The groom hurried away, and their father followed Harry Douglas through the doorway.
Inside, a handsome wooden staircase with a graceful balustrade curved away towards the rear of the hall and then split into two parts to reach the first floor. Beyond stone pillars on each side, panelled doors could be seen leading to several spacious reception rooms, and straight ahead the park outside was visible through several tall windows. Large paintings hung on the walls above more velvet chairs, and a large Turkish carpet occupied the centre of the floor. Mama would be impressed by all this, Julia thought.
The soles of her shoes echoed on the wooden floor as they were led along a wide corridor to the left, passing a large formal dining room, and they were about to enter the main salon at the end when Julia caught sight of a library on the right side of the corridor. Mr. Douglas paused and spoke to someone within.
“Kit, here are Lewis Maitland and his two daughters.” And he led the way into the room. The library was large and lined with tall bookshelves on every side, which were full of volumes from floor to ceiling.
Sitting at a table on the far side of the room was a young man with dark hair who looked up as they came in. He laid down his pen on a list that he had been writing and, rising from his seat, came forward to meet them, limping slightly. His clear green eyes met Julia’s grey ones as their host made the introductions.

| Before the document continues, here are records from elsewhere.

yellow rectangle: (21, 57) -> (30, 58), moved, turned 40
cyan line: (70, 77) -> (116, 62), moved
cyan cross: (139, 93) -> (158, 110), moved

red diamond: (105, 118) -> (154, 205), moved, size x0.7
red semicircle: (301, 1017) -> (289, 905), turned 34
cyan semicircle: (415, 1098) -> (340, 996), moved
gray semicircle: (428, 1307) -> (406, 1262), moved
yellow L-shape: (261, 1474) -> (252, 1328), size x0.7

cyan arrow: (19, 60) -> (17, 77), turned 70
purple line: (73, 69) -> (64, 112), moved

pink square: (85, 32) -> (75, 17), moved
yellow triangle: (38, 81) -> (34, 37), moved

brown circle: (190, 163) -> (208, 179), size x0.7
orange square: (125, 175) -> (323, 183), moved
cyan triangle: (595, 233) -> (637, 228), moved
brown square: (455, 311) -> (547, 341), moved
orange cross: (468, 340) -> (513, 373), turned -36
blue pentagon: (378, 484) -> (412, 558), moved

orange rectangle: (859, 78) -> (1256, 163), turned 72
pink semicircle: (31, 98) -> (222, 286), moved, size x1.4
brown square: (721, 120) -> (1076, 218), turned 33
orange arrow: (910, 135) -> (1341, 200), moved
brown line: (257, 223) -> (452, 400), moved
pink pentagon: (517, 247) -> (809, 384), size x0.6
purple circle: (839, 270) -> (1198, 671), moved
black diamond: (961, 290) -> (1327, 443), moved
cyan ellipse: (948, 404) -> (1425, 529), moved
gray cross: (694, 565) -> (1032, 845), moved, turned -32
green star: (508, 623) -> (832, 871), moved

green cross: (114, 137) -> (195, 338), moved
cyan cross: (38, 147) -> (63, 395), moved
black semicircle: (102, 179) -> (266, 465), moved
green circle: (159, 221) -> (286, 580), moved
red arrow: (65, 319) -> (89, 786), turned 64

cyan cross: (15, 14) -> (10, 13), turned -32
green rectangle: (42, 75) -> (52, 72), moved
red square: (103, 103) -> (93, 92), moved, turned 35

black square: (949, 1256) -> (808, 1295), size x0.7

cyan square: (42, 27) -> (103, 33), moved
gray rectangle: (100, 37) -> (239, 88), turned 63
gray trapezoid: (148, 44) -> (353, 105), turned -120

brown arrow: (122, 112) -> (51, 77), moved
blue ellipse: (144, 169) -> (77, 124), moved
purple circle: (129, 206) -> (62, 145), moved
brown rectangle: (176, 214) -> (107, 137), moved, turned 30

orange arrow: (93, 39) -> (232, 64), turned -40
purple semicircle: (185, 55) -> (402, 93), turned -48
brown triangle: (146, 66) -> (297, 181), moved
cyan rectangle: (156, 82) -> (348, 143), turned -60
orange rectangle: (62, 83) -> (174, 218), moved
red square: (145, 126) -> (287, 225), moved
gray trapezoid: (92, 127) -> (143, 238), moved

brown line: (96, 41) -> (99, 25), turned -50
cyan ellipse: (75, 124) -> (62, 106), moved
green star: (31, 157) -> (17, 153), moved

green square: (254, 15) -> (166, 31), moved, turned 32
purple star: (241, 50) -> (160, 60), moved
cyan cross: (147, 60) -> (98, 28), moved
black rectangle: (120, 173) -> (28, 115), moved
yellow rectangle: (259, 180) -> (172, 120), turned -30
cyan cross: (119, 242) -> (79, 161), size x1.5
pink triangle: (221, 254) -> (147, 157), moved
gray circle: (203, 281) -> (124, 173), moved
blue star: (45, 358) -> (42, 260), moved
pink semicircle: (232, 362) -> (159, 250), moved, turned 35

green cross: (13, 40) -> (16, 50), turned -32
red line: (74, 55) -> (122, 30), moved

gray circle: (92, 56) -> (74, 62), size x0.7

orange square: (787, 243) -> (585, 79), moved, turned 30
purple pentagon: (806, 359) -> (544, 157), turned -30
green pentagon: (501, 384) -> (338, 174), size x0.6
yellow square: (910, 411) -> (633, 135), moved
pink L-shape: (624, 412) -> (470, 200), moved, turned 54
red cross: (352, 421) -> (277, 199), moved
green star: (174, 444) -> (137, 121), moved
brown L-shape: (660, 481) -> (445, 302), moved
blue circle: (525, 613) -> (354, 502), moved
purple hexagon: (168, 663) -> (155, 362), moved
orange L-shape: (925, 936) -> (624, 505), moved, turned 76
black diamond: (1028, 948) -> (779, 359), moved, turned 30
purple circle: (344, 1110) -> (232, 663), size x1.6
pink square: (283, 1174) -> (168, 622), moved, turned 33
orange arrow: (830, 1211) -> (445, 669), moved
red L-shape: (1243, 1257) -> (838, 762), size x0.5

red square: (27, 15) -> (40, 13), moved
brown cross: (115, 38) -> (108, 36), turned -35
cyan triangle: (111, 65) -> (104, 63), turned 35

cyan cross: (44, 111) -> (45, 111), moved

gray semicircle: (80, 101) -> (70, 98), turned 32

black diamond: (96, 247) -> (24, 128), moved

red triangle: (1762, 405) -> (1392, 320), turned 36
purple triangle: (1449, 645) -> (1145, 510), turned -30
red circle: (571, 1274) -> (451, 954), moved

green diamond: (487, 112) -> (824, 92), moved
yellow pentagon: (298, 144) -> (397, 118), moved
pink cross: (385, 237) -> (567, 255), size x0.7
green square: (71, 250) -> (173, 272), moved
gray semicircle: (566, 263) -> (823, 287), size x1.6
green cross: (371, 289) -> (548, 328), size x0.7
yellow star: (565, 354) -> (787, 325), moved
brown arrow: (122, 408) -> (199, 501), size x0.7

“Mr. Lewis Maitland, Miss Maitland, Miss Sophie, this is my son Kit Douglas,” and to his son, he continued, “Miss Maitland, I am told, is very fond of books.”
Turning to Julia, he added, “Is that not so?”
“Yes, sir—what a well-stocked library! Perhaps I might be allowed to have a look at some of the books later on? It’s true, I am fond of reading.”
“But of course,” said Mr. Douglas, looking at his son who, after a slight pause, said, “Miss Maitland, would you like to look at the list of our latest acquisitions now?”
“Oh, I should love to do that. Would you excuse me, Mr. Douglas, for a short while?”
“But of course, my dear. I rarely look at a book, being much more of a practical man myself. The library here was created by my wife, who brought some of the books from her family’s home. And our son Kit here has continued her interest.”
Behind them, Sophie fidgeted at the delay. Noticing this, her host said to Julia, “Lewis and I will take your sister into the drawing room for some light refreshments before you both go riding.”
And he led his other guests out through the panelled double doors towards the corridor, leaving Julia with Kit Douglas.
“Miss Maitland, if you will come to the table, you can look at my list of books and choose some volumes to see.”
Julia crossed the room and sat down on a chair that he had pulled forward next to him. There were several sheets of paper filled with neat writing, which he explained listed the titles and authors of a pile of books on the far side of the table.